Wang was spot on. In the surging wave of national reform, Maoism became a reassurance against the worries of capitalist invasion. It brought him huge sums of bank loans and funding facilitated by the government. Before long, Nanjie had begun its ascent. Alongside Mao Zedong Thought, it seemed the village was also invoking the ideas of Deng Xiaoping: for Nanjie, getting rich was glorious.
Backed by loans, Nanjie did not just stop at building factories and setting up companies. Apart from the identical apartment buildings for all the villagers, public facilities in Nanjie are top-notch: five parks, a zoo, a small artificial mountain set with bridges over a moat, a large swimming center, and a grand mosque for Hui Muslims, who make up 10 percent of population. There is also a city gate tower and city walls—not bad for a place with a little over 3,000 residents. Wang Hongbin made a name for himself along the way, becoming a “national model worker” and an outstanding Party member of Henan province. He has also repeatedly been selected as a National People’s Congress representative.
All these possibilities, though, may have bewildered him: In 1999, against many objections from other members in the village committee, Wang decided to fund a study to invent a perpetual motion machine—largely considered a scientific impossibility.

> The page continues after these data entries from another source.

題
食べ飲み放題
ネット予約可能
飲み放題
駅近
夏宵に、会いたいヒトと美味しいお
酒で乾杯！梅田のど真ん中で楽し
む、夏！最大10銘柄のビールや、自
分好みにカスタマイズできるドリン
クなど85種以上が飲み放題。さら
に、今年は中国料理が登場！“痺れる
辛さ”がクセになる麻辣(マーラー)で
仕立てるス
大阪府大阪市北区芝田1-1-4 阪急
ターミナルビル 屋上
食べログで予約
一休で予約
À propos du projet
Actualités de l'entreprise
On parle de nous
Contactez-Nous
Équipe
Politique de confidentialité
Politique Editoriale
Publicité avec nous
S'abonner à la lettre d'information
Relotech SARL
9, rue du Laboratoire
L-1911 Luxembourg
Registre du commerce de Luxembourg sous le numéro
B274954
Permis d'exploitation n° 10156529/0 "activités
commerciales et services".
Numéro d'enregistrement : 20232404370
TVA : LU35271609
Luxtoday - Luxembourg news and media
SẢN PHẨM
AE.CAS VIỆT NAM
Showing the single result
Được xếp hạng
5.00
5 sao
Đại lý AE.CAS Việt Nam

A few months later when the machine was “done,” three brand new Audi cars were bought for tests. After their engines were removed and the magic machine installed, nothing happened. With it, 20 million yuan went to waste. It was only four years later that Wang publicly stated that he was deceived by charlatans and expressed regret. Always a lovable figure among the villagers, he was forgiven and was never called to account for the loss.

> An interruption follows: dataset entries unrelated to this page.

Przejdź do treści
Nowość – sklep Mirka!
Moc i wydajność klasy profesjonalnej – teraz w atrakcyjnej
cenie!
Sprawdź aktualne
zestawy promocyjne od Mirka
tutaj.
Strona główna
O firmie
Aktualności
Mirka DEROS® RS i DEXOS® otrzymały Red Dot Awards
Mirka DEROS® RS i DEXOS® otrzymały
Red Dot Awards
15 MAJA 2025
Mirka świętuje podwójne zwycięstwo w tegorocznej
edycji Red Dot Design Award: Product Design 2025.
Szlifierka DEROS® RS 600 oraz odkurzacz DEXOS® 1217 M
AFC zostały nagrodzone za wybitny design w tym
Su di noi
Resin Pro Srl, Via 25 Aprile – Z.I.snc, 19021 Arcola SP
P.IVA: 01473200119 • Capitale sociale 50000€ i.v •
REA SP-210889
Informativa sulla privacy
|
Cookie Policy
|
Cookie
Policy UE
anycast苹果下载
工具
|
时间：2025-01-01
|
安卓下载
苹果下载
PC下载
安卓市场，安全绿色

The days of rum and honey in Nanjie lasted for a while; that is, until the loans caught up with them. At 73, Nanjie resident Zhu Gengxi enjoys the sunshine on the steps of the grand city gate but is worried about the future. “It looks well on the outside, but that’s not the truth. If only we had built all these with our own effort,” he says. “Now that we owe the bank so much money, we can’t even pay back the interest.”
Renmin University sociologist Feng Shizheng conducted a study that found that the increase in Nanjie’s output correlates exactly with its bank loans—the loans dangerously higher than the profits. At its most extreme, in 1998, the ratio was nearly seven to one. “The rapid growth of Nanjie is the result of bank loans rather than self-generation,” wrote Feng, adding, “a typical case of high growth but low efficiency.” Later, as the state-owned commercial banks went through a transformation and turned into shareholding enterprises, Nanjie was put on a blacklist for future loans due to its bad credit history. Today, the village claims to have minimized its debt to under 400 million yuan and continues to try to pay back each and every last kuai it blew.

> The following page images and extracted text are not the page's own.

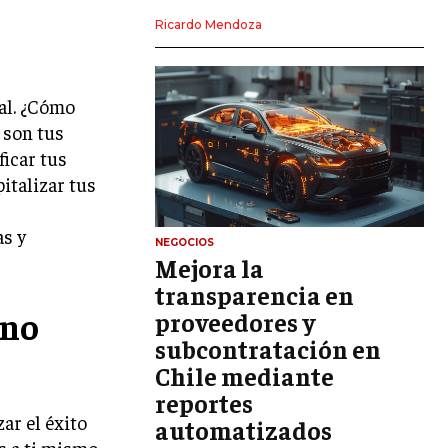
LIDERAZGO
Ricardo Mendoza
HABILIDADES DIRECTIVAS
EMPRENDIMIENTO
ial. ¿Cómo
 son tus
PLANIFICACIÓN EMPRESARIAL
ficar tus
pitalizar tus
FINANZAS
FINANZAS Y CONTABILIDAD
s y
GESTIÓN DE RECURSOS FINANCIEROS
NEGOCIOS
Mejora la
INVERSIONES Y MERCADOS FINANCIEROS
transparencia en
ino
proveedores y
CONTABILIDAD EMPRESARIAL
subcontratación en
ECONOMÍA EMPRESARIAL
Chile mediante
reportes
INTERNACIONAL
ar el éxito
NEGOCIOS INTERNACIONALES
automatizados
s a ti mismo,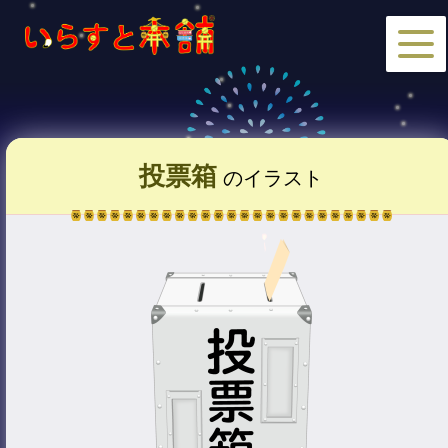
投票箱
のイラスト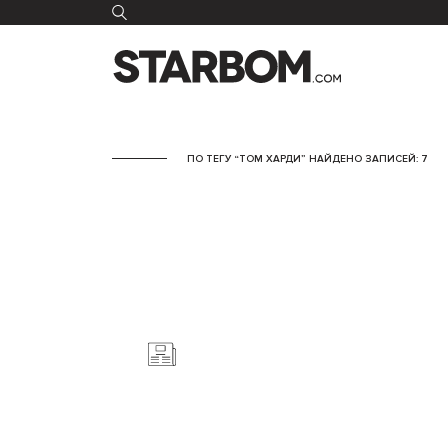
ПО ТЕГУ “ТОМ ХАРДИ” НАЙДЕНО ЗАПИСЕЙ: 7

Most ordinary residents in Nanjie get on with their daily lives without too much complaint. This does not mean they are unaware of the dissonance in which they live. But when unable to make changes to their environment, people often find ways to make peace.
Zhang Wenjian, a 58-year-old local supermarket employee, is content with his current status; his salary is not high, but it’s enough. “There is no equality in the world,” he says, “so there’s no point in comparing yourself to others. I have a job, food on my table, and a roof over my head. It’s everything I need.” And if this is what communism means to Nanjie, then the village is certainly living the dream.